Which materials are impossible or dangerous to cut with a waterjet (e.g., tempered glass, certain explosives)?

Certain materials are either impossible to cut with a waterjet or pose significant dangers that make the process inadvisable.

Tempered glass is impossible to cut with a waterjet. Tempered glass is manufactured with high internal compressive stress and tensile stress. Any scratch or localized cut through the surface releases this stored energy instantly, causing the entire sheet to shatter into thousands of small pieces. The waterjet stream, even at low pressure, creates exactly the type of surface penetration that triggers complete failure.

Laminated safety glass with polyvinyl butyral interlayers is not impossible but produces unusable results. The waterjet cuts through the glass layers but cannot cleanly sever the plastic interlayer without delamination. Water migrates between the layers, and the cut edges separate. The resulting part is no longer a bonded safety glass unit.

Diamond is effectively impossible to cut with a pure waterjet. Diamond is the hardest known material. An abrasive waterjet using garnet can erode diamond very slowly, but the process is impractical. The garnet abrasive is softer than diamond, so removal rates are negligible. A waterjet would require hours to cut even a thin diamond wafer.

Certain explosive and reactive materials are extremely dangerous to cut with a waterjet. The high-pressure water stream can generate heat through friction as the jet erodes the material. Some sensitive explosives, such as lead azide or acetone peroxides, can detonate from friction or impact. Water immersion does not guarantee safety, as many explosives contain their own oxidizers and can react underwater. Similarly, reactive metals like sodium, potassium, and lithium explode on contact with water. Cutting these with a waterjet triggers an immediate violent reaction.
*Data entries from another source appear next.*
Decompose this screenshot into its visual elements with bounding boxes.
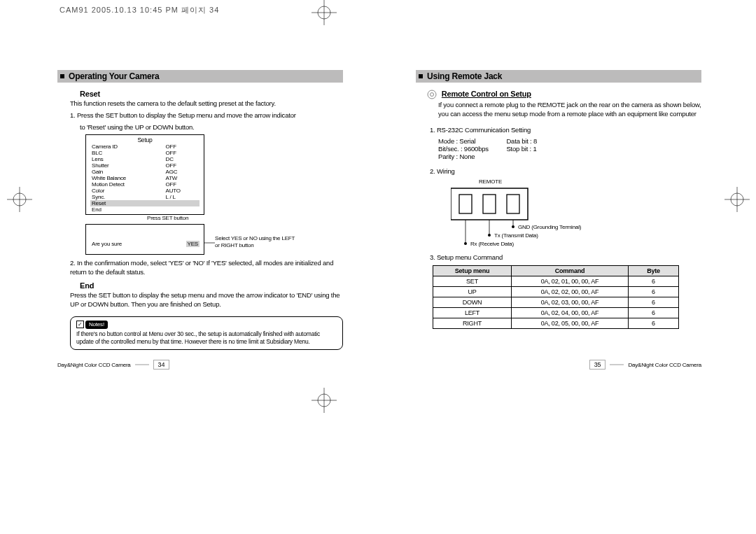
section-bullet-icon <box>60 74 64 78</box>
footer-line-icon <box>610 362 624 367</box>
cmd-th-menu: Setup menu <box>433 266 512 276</box>
confirm-question: Are you sure <box>92 241 122 247</box>
cmd-th-command: Command <box>512 266 629 276</box>
svg-rect-17 <box>459 195 472 213</box>
svg-point-14 <box>428 90 436 99</box>
crop-mark-bottom <box>312 388 337 413</box>
page-number-left: 34 <box>153 360 170 370</box>
footer-left: Day&Night Color CCD Camera 34 <box>57 360 169 370</box>
page-left: Operating Your Camera Reset This functio… <box>29 28 371 385</box>
remote-heading-row: Remote Control on Setup <box>427 90 701 99</box>
svg-point-15 <box>430 93 434 97</box>
arrow-right-icon <box>204 241 215 245</box>
reset-intro: This function resets the camera to the d… <box>70 99 343 108</box>
rs232-databit: Data bit : 8 <box>506 137 537 145</box>
cmd-heading: 3. Setup menu Command <box>430 253 701 262</box>
remote-intro: If you connect a remote plug to the REMO… <box>438 101 701 119</box>
page-right: Using Remote Jack Remote Control on Setu… <box>388 28 729 385</box>
confirm-box: Are you sure YES <box>85 224 204 255</box>
svg-point-24 <box>488 234 491 237</box>
rs232-parity: Parity : None <box>438 153 475 160</box>
header-info: CAM91 2005.10.13 10:45 PM 페이지 34 <box>59 5 219 15</box>
notes-text: If there's no button control at Menu ove… <box>76 330 337 346</box>
setup-menu-box: Setup Camera IDOFF BLCOFF LensDC Shutter… <box>85 134 204 221</box>
svg-text:Rx (Receive Data): Rx (Receive Data) <box>470 241 514 247</box>
wiring-heading: 2. Wiring <box>430 167 701 176</box>
footer-right: 35 Day&Night Color CCD Camera <box>589 360 701 370</box>
wiring-svg: GND (Grounding Terminal) Tx (Transmit Da… <box>451 185 605 248</box>
command-table: Setup menu Command Byte SET0A, 02, 01, 0… <box>433 265 679 329</box>
section-bar-left: Operating Your Camera <box>57 70 343 83</box>
wiring-remote-label: REMOTE <box>479 178 701 185</box>
setup-menu-title: Setup <box>90 136 200 143</box>
section-bullet-icon <box>419 74 423 78</box>
end-text: Press the SET button to display the setu… <box>70 291 343 309</box>
reset-step2: 2. In the confirmation mode, select 'YES… <box>70 259 343 277</box>
notes-box: ✓Notes! If there's no button control at … <box>70 316 343 350</box>
crop-mark-left <box>7 187 32 212</box>
press-set-label: Press SET button <box>147 215 204 221</box>
footer-text-left: Day&Night Color CCD Camera <box>57 362 131 368</box>
remote-heading: Remote Control on Setup <box>442 90 531 98</box>
footer-line-icon <box>135 362 149 367</box>
reset-step1b: to 'Reset' using the UP or DOWN button. <box>80 123 343 132</box>
section-bar-right: Using Remote Jack <box>416 70 701 83</box>
svg-rect-19 <box>507 195 519 213</box>
section-title-right: Using Remote Jack <box>427 71 502 81</box>
notes-label: Notes! <box>85 321 108 329</box>
reset-step1: 1. Press the SET button to display the S… <box>70 111 343 120</box>
svg-point-23 <box>512 225 514 228</box>
page-spread: Operating Your Camera Reset This functio… <box>29 28 729 385</box>
crop-mark-top <box>312 0 337 25</box>
page-number-right: 35 <box>589 360 606 370</box>
svg-rect-16 <box>451 188 528 220</box>
wiring-diagram: REMOTE GND (Grounding Terminal) Tx (Tran… <box>451 178 701 249</box>
rs232-bitsec: Bit/sec. : 9600bps <box>438 145 505 153</box>
confirm-side-note: Select YES or NO using the LEFT or RIGHT… <box>215 235 299 248</box>
cmd-th-byte: Byte <box>629 266 679 276</box>
rs232-heading: 1. RS-232C Communication Setting <box>430 126 701 135</box>
setup-menu-table: Camera IDOFF BLCOFF LensDC ShutterOFF Ga… <box>90 143 200 213</box>
reset-heading: Reset <box>80 90 343 98</box>
svg-point-25 <box>464 242 467 245</box>
svg-text:GND (Grounding Terminal): GND (Grounding Terminal) <box>518 224 582 230</box>
rs232-mode: Mode : Serial <box>438 137 505 145</box>
footer-text-right: Day&Night Color CCD Camera <box>628 362 701 368</box>
rs232-stopbit: Stop bit : 1 <box>506 145 536 153</box>
end-heading: End <box>80 281 343 290</box>
svg-rect-18 <box>483 195 496 213</box>
svg-text:Tx (Transmit Data): Tx (Transmit Data) <box>494 232 538 239</box>
circle-bullet-icon <box>427 90 437 99</box>
notes-check-icon: ✓ <box>76 321 84 328</box>
section-title-left: Operating Your Camera <box>69 71 159 81</box>
confirm-yes: YES <box>186 241 200 247</box>
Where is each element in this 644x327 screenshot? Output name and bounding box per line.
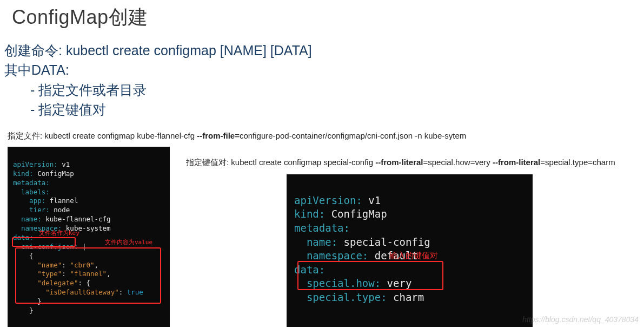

Pyrophoric materials, including finely divided iron or certain metal hydrides, ignite spontaneously in air. The waterjet spray does not prevent ignition because the cutting process exposes fresh unoxidized surfaces that can reach ignition temperature from friction.

Some composite materials containing reactive binders or fillers are hazardous. Boron carbide composites and certain magnesium alloys generate hydrogen gas when wet. Confined hydrogen can ignite from static charges generated by the waterjet stream.

Finally, materials that produce toxic airborne compounds are dangerous without specialized containment. Cutting beryllium copper or beryllium alloys releases beryllium particles into the water mist. Inhaling beryllium causes chronic lung disease. Cutting asbestos composites releases carcinogenic fibers into the slurry. These materials are cut only in sealed, negative-pressure waterjet systems with full containment and hazardous waste disposal.